PROBLEM TO SOLVE — The entries below hold a line with "Locate an element" and a line with "This screenshot has height=2362, width=1064.". Return those lines and all that lie between them, exactly and only.

━━━━━ RECORDS PROVIDED

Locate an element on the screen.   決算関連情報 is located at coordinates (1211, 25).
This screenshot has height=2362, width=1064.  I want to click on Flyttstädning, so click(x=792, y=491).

━━━━━━━━━━
━━━━━ RECORDS PROVIDED

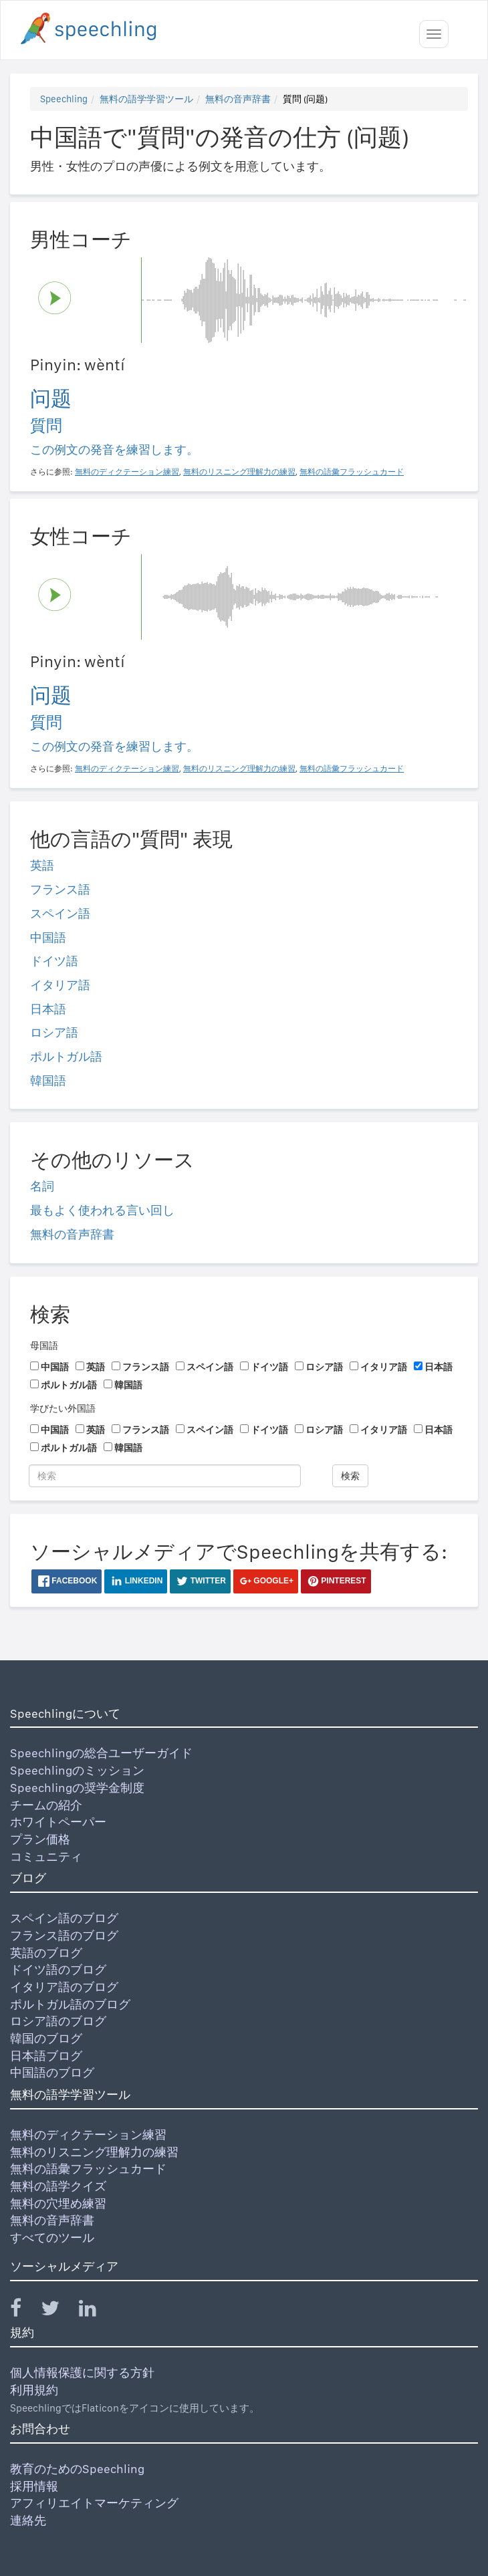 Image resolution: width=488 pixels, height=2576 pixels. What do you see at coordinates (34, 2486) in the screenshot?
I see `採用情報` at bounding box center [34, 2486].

━━━━━━━━━━
━━━━━ RECORDS PROVIDED

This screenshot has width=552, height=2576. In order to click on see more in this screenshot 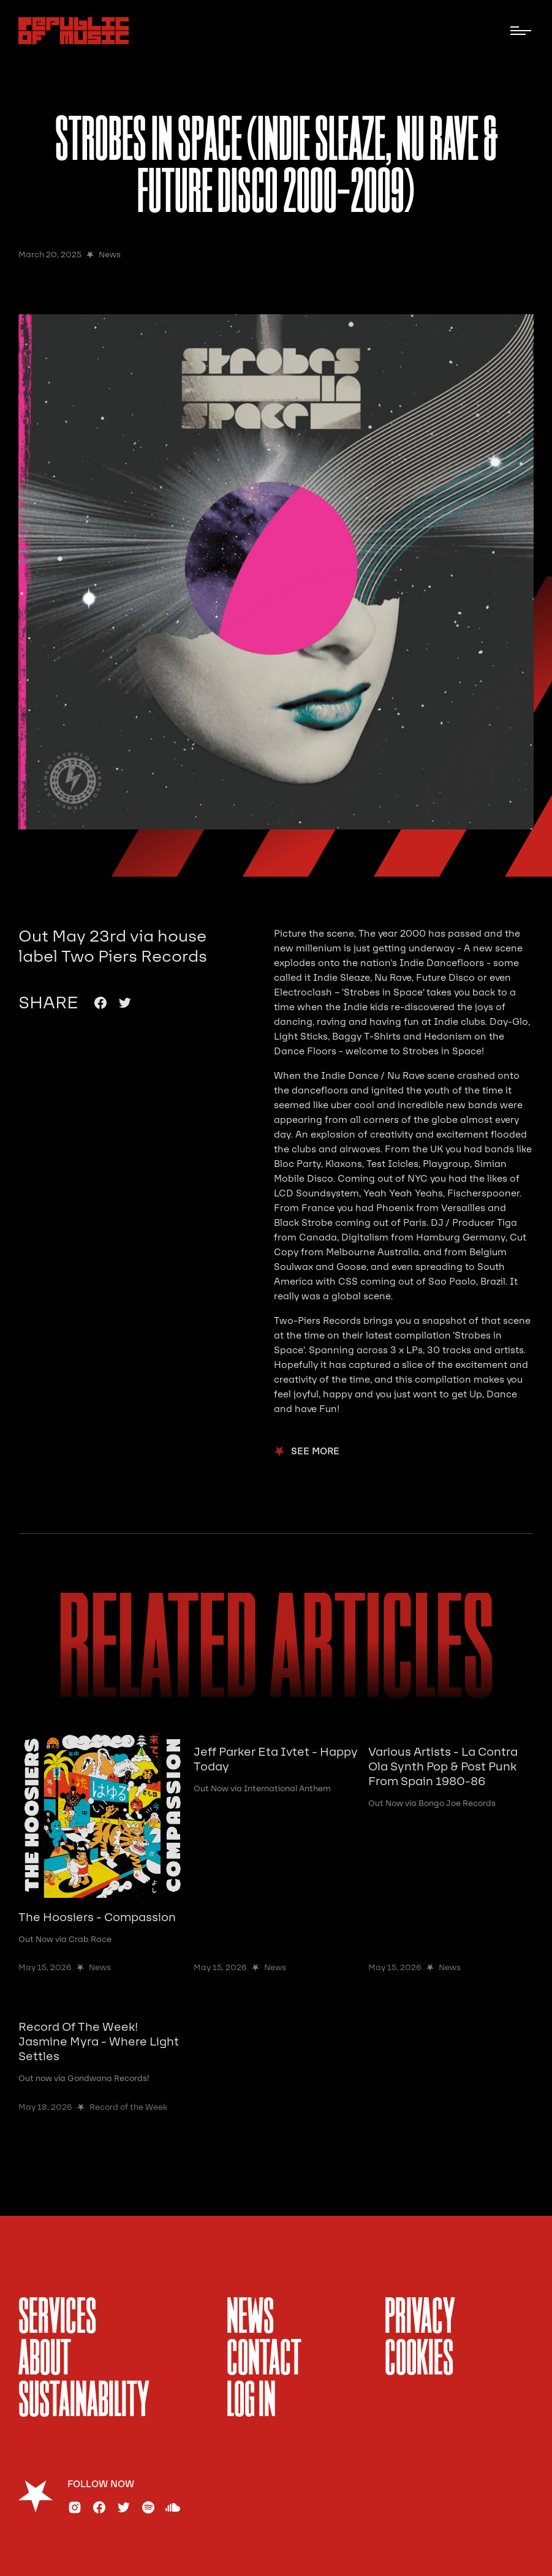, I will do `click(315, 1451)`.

━━━━━━━━━━

OUTPUT FOR THIS TASK —
Locate an element on the screen.   決算関連情報 is located at coordinates (1211, 25).
This screenshot has height=2362, width=1064.  I want to click on Flyttstädning, so click(x=792, y=491).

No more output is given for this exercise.